Attosecond Coherent Electron Motion in Auger-Meitner Decay
Siqi Li, Taran Driver, Philipp Rosenberger, Elio G. Champenois, Joseph, Duris, Andre Al-Haddad, Vitali Averbukh, Jonathan C. T. Barnard, Nora Berrah,, Christoph Bostedt, Philip H. Bucksbaum, Ryan Coffee, Louis F. DiMauro, Li, Fang, Douglas Garratt, Averell Gatton, Zhaoheng Guo

TL;DR
This paper demonstrates the use of attosecond soft x-ray pulses and infrared laser pulses to induce, control, and time-resolve coherent electron motion in core-excited nitric oxide, advancing ultrafast quantum dynamics studies.
Contribution
It introduces a novel method combining attosecond x-ray pulses and infrared lasers to control and observe coherent electron dynamics in molecules.
Findings
Controlled electron motion in nitric oxide achieved.
Tuning photon energy influences electron dynamics.
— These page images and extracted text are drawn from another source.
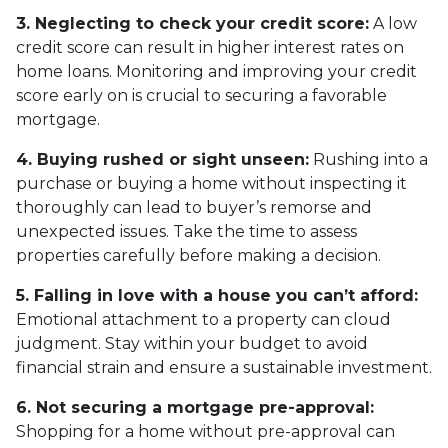
3. Neglecting to check your credit score:
A low
credit score can result in higher interest rates on
home loans. Monitoring and improving your credit
score early on is crucial to securing a favorable
mortgage.
4. Buying rushed or sight unseen:
Rushing into a
purchase or buying a home without inspecting it
thoroughly can lead to buyer’s remorse and
unexpected issues. Take the time to assess
properties carefully before making a decision.
5. Falling in love with a house you can’t afford:
Emotional attachment to a property can cloud
judgment. Stay within your budget to avoid
financial strain and ensure a sustainable investment.
6. Not securing a mortgage pre-approval:
Shopping for a home without pre-approval can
First demonstration of attosecond x-ray pulse application in core-hole excitation.
Abstract
In quantum systems, coherent superpositions of electronic states evolve on ultrafast timescales (few femtosecond to attosecond, 1 as = 0.001 fs = 10^{-18} s), leading to a time dependent charge density. Here we exploit the first attosecond soft x-ray pulses produced by an x-ray free-electron laser to induce a coherent core-hole excitation in nitric oxide. Using an additional circularly polarized infrared laser pulse we create a clock to time-resolve the electron dynamics, and demonstrate control of the coherent electron motion by tuning the photon energy of the x-ray pulse. Core-excited states offer a fundamental test bed for studying coherent electron dynamics in highly excited and strongly correlated matter.